Agnostic Interactive Imitation Learning: New Theory and Practical Algorithms
Yichen Li, Chicheng Zhang
TL;DR
This work tackles agnostic interactive imitation learning, where the demonstrator may lie outside the learner's policy class, and proposes an oracle-efficient framework that generalizes to arbitrary policy classes. It introduces MFTPL-P, Mixed Follow the Perturbed Leader with Poisson Perturbations, which leverages a covering state distribution $d_0$ and an offline classification oracle to achieve no-regret online imitation learning with provable finite-sample guarantees; a practical variant Bootstrap-Dagger (BD) removes the need for access to $d_0$. Theoretical guarantees show sublinear regret with high probability, translating into competitive performance against the expert under the reduction framework; empirically, MFTPL-P and BD outperform online/offline baselines on four continuous-control tasks and tolerate nonrealizable experts. The paper also discusses limitations of the online-reduction approach, provides detailed proofs, and demonstrates that ensemble-based data collection (via BD) yields substantial practical gains, offering a scalable path for robust imitation learning in complex environments.
Abstract
We study interactive imitation learning, where a learner interactively queries a demonstrating expert for action annotations, aiming to learn a policy that has performance competitive with the expert, using as few annotations as possible.
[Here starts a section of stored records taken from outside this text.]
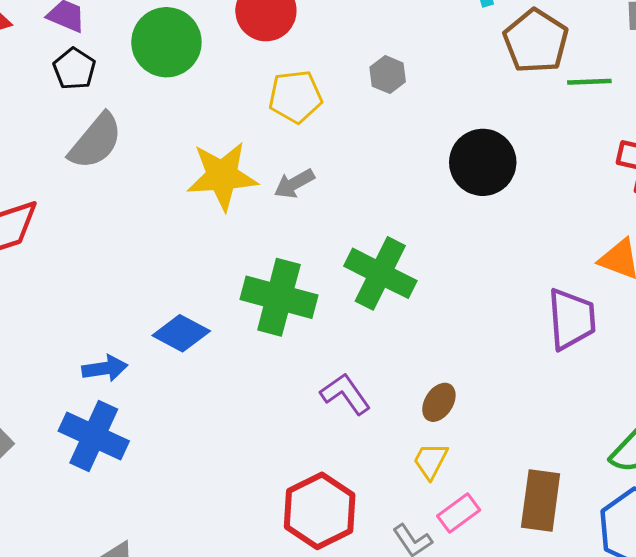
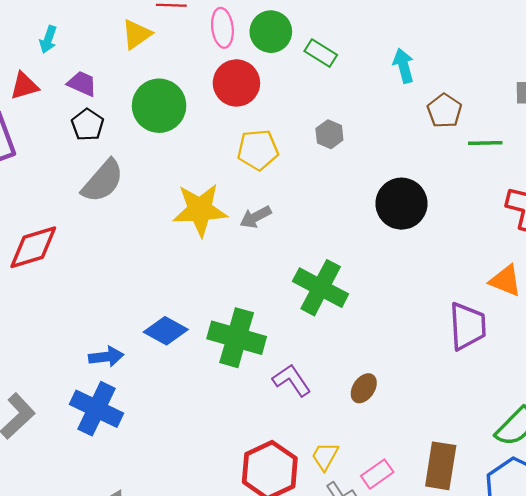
brown pentagon: (536, 41) -> (444, 111), size x0.7
green cross: (279, 297) -> (237, 338), moved
yellow trapezoid: (431, 461) -> (325, 456), moved

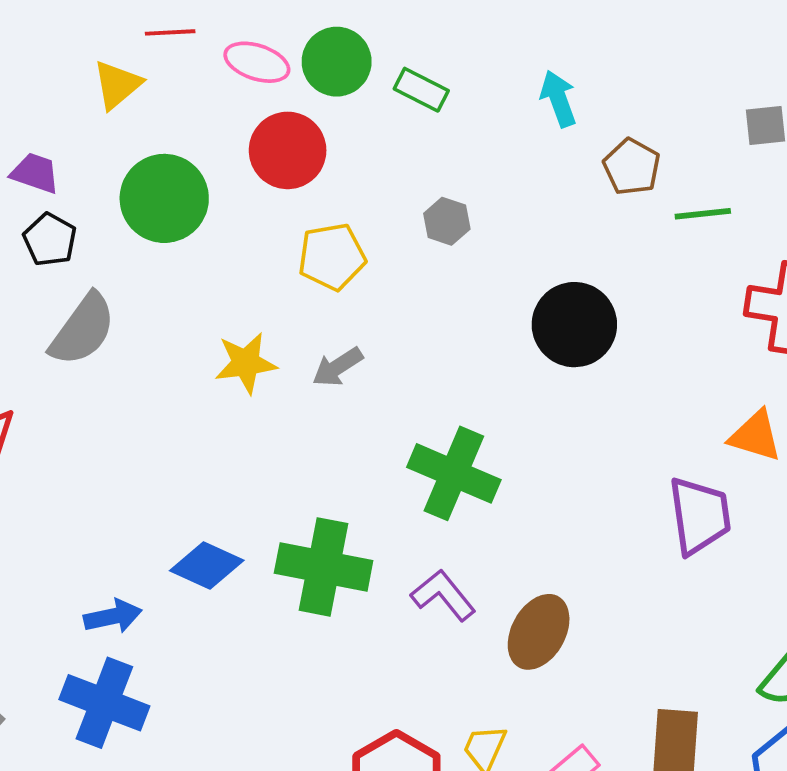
pink ellipse: (222, 28) -> (257, 62), turned -60
yellow star: (200, 210) -> (246, 363), size x0.7
purple L-shape: (292, 380) -> (443, 595), moved
brown ellipse: (364, 388) -> (539, 632), size x1.5

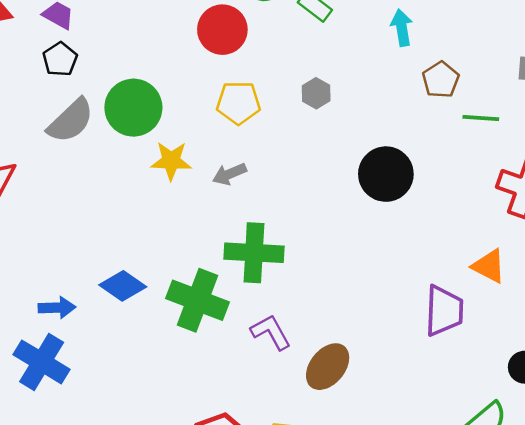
green circle: (164, 198) -> (133, 108), moved
green cross: (454, 473) -> (254, 253), moved, turned -30

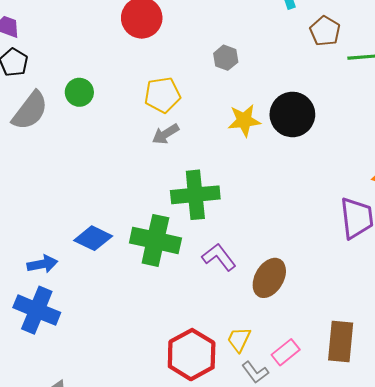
yellow pentagon: (238, 103) -> (162, 95), moved
green circle: (133, 108) -> (79, 92), size x0.6
yellow star: (171, 161) -> (244, 120), moved

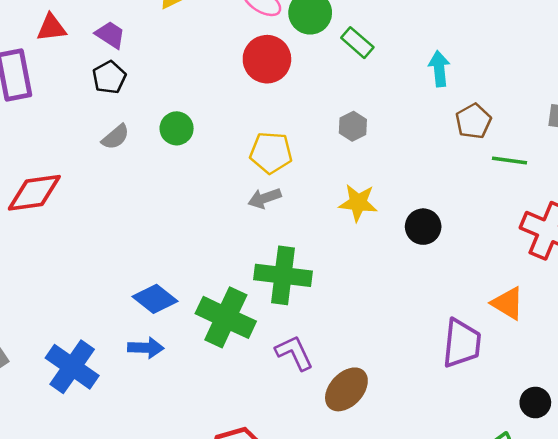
gray semicircle: (30, 111) -> (115, 137), size x0.6
black circle: (292, 114) -> (423, 227), moved, size x0.7
blue arrow: (42, 264) -> (146, 348), moved

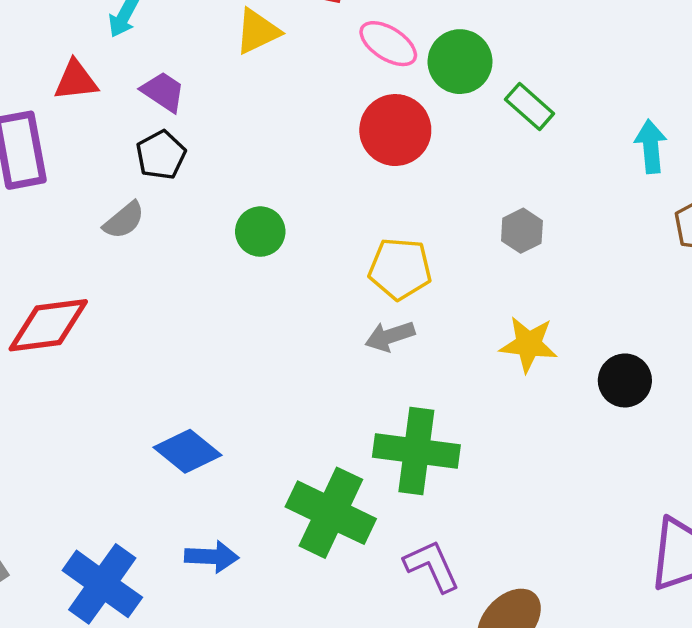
gray semicircle: (115, 137) -> (124, 220), moved
blue diamond: (155, 299) -> (187, 451), moved

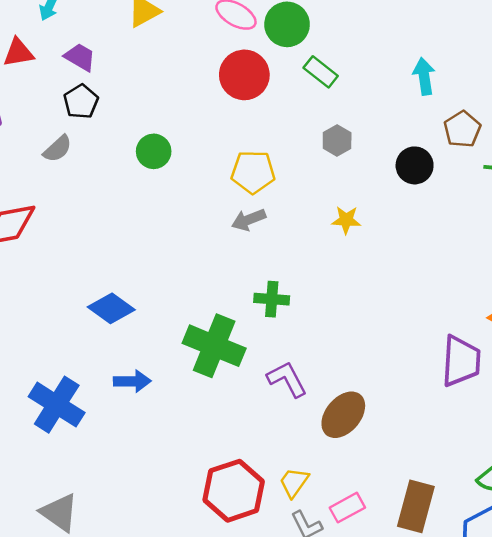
green rectangle: (530, 107) -> (321, 72), moved
yellow star: (529, 344) -> (346, 220), size x0.7
black circle: (625, 380) -> (415, 165), moved
green cross: (416, 451) -> (272, 299), size x0.6

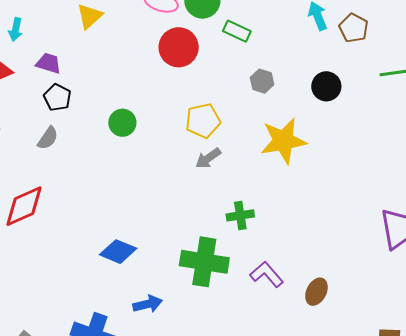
brown pentagon: (462, 129) -> (354, 28), moved
yellow star: (346, 220) -> (283, 141), size x2.0
brown ellipse: (343, 415) -> (316, 292), size x0.7

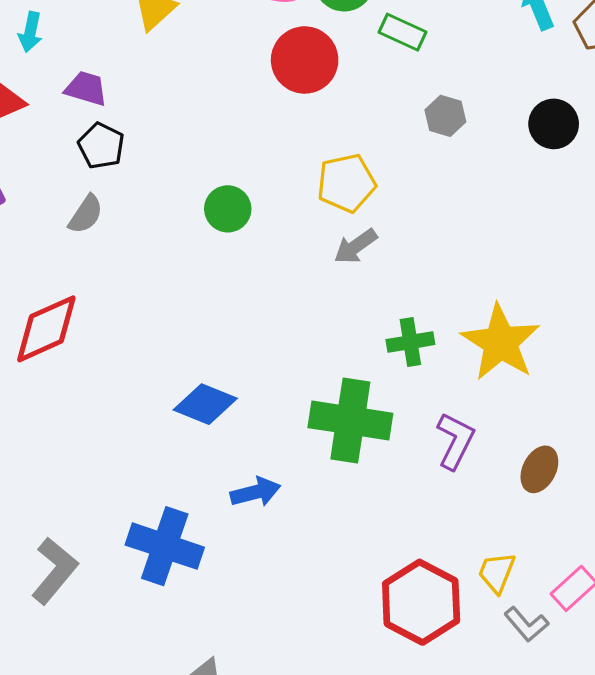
green circle: (122, 123) -> (228, 209), moved
yellow star: (283, 141) -> (500, 342), moved, turned -30
purple L-shape: (267, 274) -> (455, 441), turned 68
We focus on the general agnostic setting where the expert demonstration policy may not be contained in the policy class used by the learner. We propose a new oracle-efficient algorithm MFTPL-P (abbreviation for Mixed Follow the Perturbed Leader with Poisson perturbations) with provable finite-sample guarantees, under the assumption that the learner is given access to samples from some ``explorative'' distribution over states. Our guarantees hold for any policy class, which is considerably broader than prior state of the art. We further propose Bootstrap-Dagger, a more practical variant that does not require additional sample access. Empirically, MFTPL-P and Bootstrap-Dagger notably surpass online and offline imitation learning baselines in continuous control tasks.